According to the fifth edition, to have an alcohol use disorder you must have two of the eleven symptoms listed in the manual. Having two or three symptoms represents a mild case. Binge drinking is not listed as a symptom, but several of the symptoms could result from binge drinking. For instance, one symptom is drinking more than you intended to on a particular occasion. Many binge drinkers could claim doing this. Another symptom is trying to drink less, but failing. Again, this can happen with binge drinking.
There are several other symptoms that could go hand-in-hand with binge drinking. This means that if you binge drink and end up having two of these symptoms, you could be diagnosed as having mild alcohol use disorder.
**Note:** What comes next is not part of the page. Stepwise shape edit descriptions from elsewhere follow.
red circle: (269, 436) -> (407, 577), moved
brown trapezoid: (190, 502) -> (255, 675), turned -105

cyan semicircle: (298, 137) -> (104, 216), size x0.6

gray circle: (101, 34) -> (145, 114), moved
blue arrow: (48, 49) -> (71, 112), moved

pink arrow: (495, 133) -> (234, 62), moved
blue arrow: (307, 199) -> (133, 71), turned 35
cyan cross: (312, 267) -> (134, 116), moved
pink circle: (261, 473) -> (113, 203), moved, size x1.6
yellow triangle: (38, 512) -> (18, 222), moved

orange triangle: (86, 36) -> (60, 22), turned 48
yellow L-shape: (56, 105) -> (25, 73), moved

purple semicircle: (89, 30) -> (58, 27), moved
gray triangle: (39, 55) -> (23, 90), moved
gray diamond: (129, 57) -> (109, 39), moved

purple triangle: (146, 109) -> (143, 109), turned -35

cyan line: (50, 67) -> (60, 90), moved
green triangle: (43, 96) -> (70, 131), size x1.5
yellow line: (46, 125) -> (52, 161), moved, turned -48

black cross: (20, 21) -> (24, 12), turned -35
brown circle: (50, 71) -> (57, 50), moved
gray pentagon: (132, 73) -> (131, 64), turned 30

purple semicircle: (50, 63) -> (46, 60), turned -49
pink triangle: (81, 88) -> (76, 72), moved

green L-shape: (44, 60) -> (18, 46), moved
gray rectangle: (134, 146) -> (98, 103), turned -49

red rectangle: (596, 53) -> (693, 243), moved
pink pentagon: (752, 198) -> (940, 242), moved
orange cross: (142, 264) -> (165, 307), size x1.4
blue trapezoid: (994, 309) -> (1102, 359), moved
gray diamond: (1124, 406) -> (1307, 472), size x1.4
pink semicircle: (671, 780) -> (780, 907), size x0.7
If the risks of binge drinking are not enough to make you want to slow down, maybe this fact is.
Stopping Binge Drinking
Moderate drinking is not harmful to your health, unless you have specific conditions that are exacerbated by alcohol. If you binge drink regularly, consider cutting back to moderate drinking levels. If you don’t, you put yourself at risk for a number of health problems. Not least of these is alcohol use disorder. If you could qualify for a diagnosis of mild now, you are on the path to having moderate or severe alcohol use disorder later.
Being a moderate drinker means having no more than three drinks per day and seven per week if you are a woman. If you are a man, have no more than four drinks per day and 14 in a week. Cutting back is important for your health, but if you find you can’t, you may need to get help. Rely on friends and family to support you in drinking less, or find a support group to join. You don’t need to be a full-blown alcoholic to ask for help. Doing so now could save you disastrous consequences in the future.